Over the past few weeks, the Guards have deployed forces in the streets and issued strongly worded statements threatening the demonstrators.
The tensions between Tehran and Washington over the demonstrations are not the only reason for pessimism about prospects for the success of the current nuclear negotiations between Iran and the West. Other regional and international variables will make reaching a nuclear agreement and lifting the sanctions on Iran in the coming months unlikely.
Regionally, there is a new government forming in Israel headed by Likud Party leader Benjamin Netanyahu, who is currently consulting with extreme right-wing parties to form a coalition government.
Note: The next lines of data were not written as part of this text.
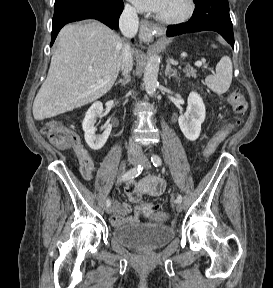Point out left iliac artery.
Returning a JSON list of instances; mask_svg holds the SVG:
<instances>
[{
  "mask_svg": "<svg viewBox=\"0 0 273 288\" xmlns=\"http://www.w3.org/2000/svg\"><path fill=\"white\" fill-rule=\"evenodd\" d=\"M151 162L153 163V165L155 167H159L162 164L161 158L158 155H156V154L152 155ZM176 202L177 203H181L182 202V196L181 195L177 196Z\"/></svg>",
  "mask_w": 273,
  "mask_h": 288,
  "instance_id": "44dca946",
  "label": "left iliac artery"
}]
</instances>
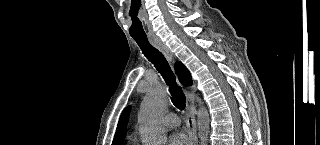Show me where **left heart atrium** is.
<instances>
[{
	"instance_id": "left-heart-atrium-1",
	"label": "left heart atrium",
	"mask_w": 320,
	"mask_h": 145,
	"mask_svg": "<svg viewBox=\"0 0 320 145\" xmlns=\"http://www.w3.org/2000/svg\"><path fill=\"white\" fill-rule=\"evenodd\" d=\"M169 145H189V139L184 133H175L170 137Z\"/></svg>"
}]
</instances>
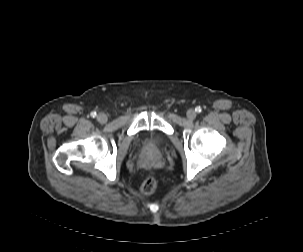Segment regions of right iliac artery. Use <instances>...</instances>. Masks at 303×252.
I'll return each mask as SVG.
<instances>
[{
	"label": "right iliac artery",
	"mask_w": 303,
	"mask_h": 252,
	"mask_svg": "<svg viewBox=\"0 0 303 252\" xmlns=\"http://www.w3.org/2000/svg\"><path fill=\"white\" fill-rule=\"evenodd\" d=\"M96 115H97V114H96L95 111L91 112V116H92V117H96Z\"/></svg>",
	"instance_id": "1"
}]
</instances>
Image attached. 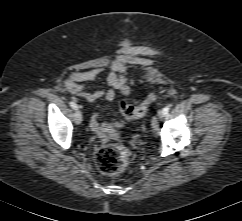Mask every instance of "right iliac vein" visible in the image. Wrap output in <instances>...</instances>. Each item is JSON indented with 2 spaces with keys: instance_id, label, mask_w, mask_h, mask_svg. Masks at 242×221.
I'll use <instances>...</instances> for the list:
<instances>
[{
  "instance_id": "1",
  "label": "right iliac vein",
  "mask_w": 242,
  "mask_h": 221,
  "mask_svg": "<svg viewBox=\"0 0 242 221\" xmlns=\"http://www.w3.org/2000/svg\"><path fill=\"white\" fill-rule=\"evenodd\" d=\"M74 120L76 124H80L83 120V116L80 110H77L74 114Z\"/></svg>"
}]
</instances>
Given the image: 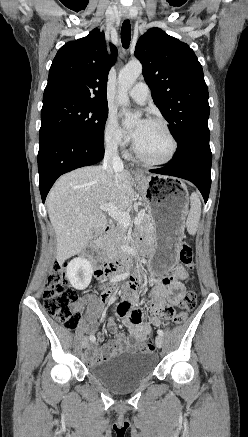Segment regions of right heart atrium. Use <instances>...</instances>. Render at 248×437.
<instances>
[{
  "instance_id": "1",
  "label": "right heart atrium",
  "mask_w": 248,
  "mask_h": 437,
  "mask_svg": "<svg viewBox=\"0 0 248 437\" xmlns=\"http://www.w3.org/2000/svg\"><path fill=\"white\" fill-rule=\"evenodd\" d=\"M103 140L106 147L112 150L124 149L127 139L124 136L114 113H109L103 128Z\"/></svg>"
}]
</instances>
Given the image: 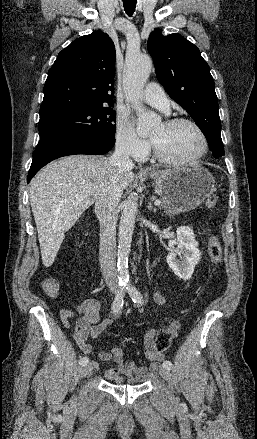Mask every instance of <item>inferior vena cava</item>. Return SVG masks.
<instances>
[{
	"instance_id": "inferior-vena-cava-1",
	"label": "inferior vena cava",
	"mask_w": 257,
	"mask_h": 439,
	"mask_svg": "<svg viewBox=\"0 0 257 439\" xmlns=\"http://www.w3.org/2000/svg\"><path fill=\"white\" fill-rule=\"evenodd\" d=\"M109 161L114 167L133 168L129 152L121 146L116 147ZM121 195L122 191L118 185V179L114 177L111 185L97 197L95 203V213L100 221V266L106 284L111 288L119 286L115 256L117 206Z\"/></svg>"
}]
</instances>
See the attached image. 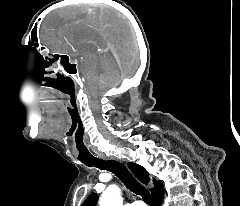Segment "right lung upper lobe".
Here are the masks:
<instances>
[{
    "label": "right lung upper lobe",
    "instance_id": "cb5924a9",
    "mask_svg": "<svg viewBox=\"0 0 240 206\" xmlns=\"http://www.w3.org/2000/svg\"><path fill=\"white\" fill-rule=\"evenodd\" d=\"M128 167L133 172L135 177L138 180H140L142 183L147 184L150 181V177H149L148 173L142 166H140L136 163L129 162ZM153 182H154L155 187L151 191L152 197H155V196H158V195L164 193L162 182L161 181L157 182L156 180H153ZM97 200H98L97 194L92 193L86 199V201L83 203L82 206H96Z\"/></svg>",
    "mask_w": 240,
    "mask_h": 206
}]
</instances>
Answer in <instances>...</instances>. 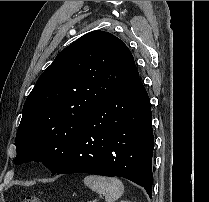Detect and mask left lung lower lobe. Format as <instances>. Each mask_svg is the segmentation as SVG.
<instances>
[{
    "label": "left lung lower lobe",
    "instance_id": "obj_1",
    "mask_svg": "<svg viewBox=\"0 0 209 202\" xmlns=\"http://www.w3.org/2000/svg\"><path fill=\"white\" fill-rule=\"evenodd\" d=\"M153 148L150 99L137 78L85 117L70 156L56 174L124 177L151 197Z\"/></svg>",
    "mask_w": 209,
    "mask_h": 202
}]
</instances>
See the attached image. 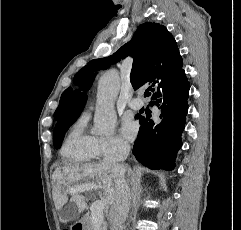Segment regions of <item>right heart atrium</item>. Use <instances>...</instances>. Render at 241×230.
<instances>
[{
	"mask_svg": "<svg viewBox=\"0 0 241 230\" xmlns=\"http://www.w3.org/2000/svg\"><path fill=\"white\" fill-rule=\"evenodd\" d=\"M97 148L100 156L117 157L125 155L129 150V144L121 137L114 135L98 138Z\"/></svg>",
	"mask_w": 241,
	"mask_h": 230,
	"instance_id": "right-heart-atrium-1",
	"label": "right heart atrium"
}]
</instances>
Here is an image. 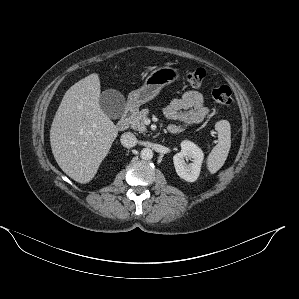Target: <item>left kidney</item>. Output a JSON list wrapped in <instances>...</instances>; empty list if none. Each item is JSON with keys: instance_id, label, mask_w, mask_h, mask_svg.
I'll return each instance as SVG.
<instances>
[{"instance_id": "obj_1", "label": "left kidney", "mask_w": 299, "mask_h": 299, "mask_svg": "<svg viewBox=\"0 0 299 299\" xmlns=\"http://www.w3.org/2000/svg\"><path fill=\"white\" fill-rule=\"evenodd\" d=\"M186 160H192L187 163ZM204 159L203 151L193 142L185 140L181 143V151L174 155L173 162L178 176L187 182H194L200 174Z\"/></svg>"}]
</instances>
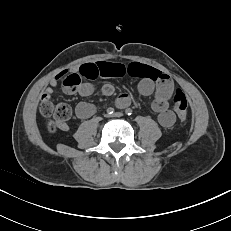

Netanyahu’s hostility to the nuclear agreement between Iran and the world powers is well-known.
During the election campaign in Israel, he stressed that he would work to convince the US administration that Tehran does not deserve a nuclear agreement that would give it billions of dollars after the lifting of sanctions “to use them to destabilise the region”.
Regional allies of Israel in the Middle East have echoed this argument, and Netanyahu will likely press for an end to the negotiations.
Internationally, a new political reality is taking shape in the US itself. The Republican Party is on its way to achieving a majority in the Senate and House of Representatives if the opinion polls for the midterm elections are correct.
If the Republicans regain control of Congress, it will be difficult to pass the nuclear agreement, if it is reached, because the Republicans are sceptical about the feasibility of the agreement with Iran.
Many of them support the approach of former US president Donald Trump, who exited the US from the 2018 nuclear agreement.
In this case, the Biden administration would have one further option, which would be to ratify the nuclear agreement by executive order, similar to what former president Barack Obama did when he encountered opposition in Congress against the agreement in 2015.
But Biden will not be enthusiastic to do this after the crackdown on dissenting voices in Iran.
There is also controversy over Iran’s role in giving Russia drones to use in the Russian-Ukrainian war to strike military and civilian targets. Tehran’s military support for Moscow will make it difficult for the Biden administration to pass the nuclear agreement if it is reached.
Iran also does not seem to be eager to reach an agreement, and some European diplomats have blamed Tehran for stalling due to the additional conditions that it has put on the negotiating table, including removing the Revolutionary Guards from US sanctions lists and ensuring that Washington does not withdraw from the nuclear agreement again, regardless of who is in power.
This is a condition that the Biden administration could not abide by because of the impossibility of obligating future administrations.
Taking such factors into consideration, US-Iranian relations are back to square one, which is bad news for the Iranians, economically and politically, because it means more economic suffering as the prospects of lifting the sanctions decline.
It also means strengthening the grip of the regime. With the Biden administration imposing two rounds of sanctions on Iran in September and October over the nuclear programme and the suppression of the demonstrators, Tehran and Washington can be expected to enter a new cycle of hostility.
*A version of this article appears in print in the 3 November, 2022 edition of Al-Ahram Weekly.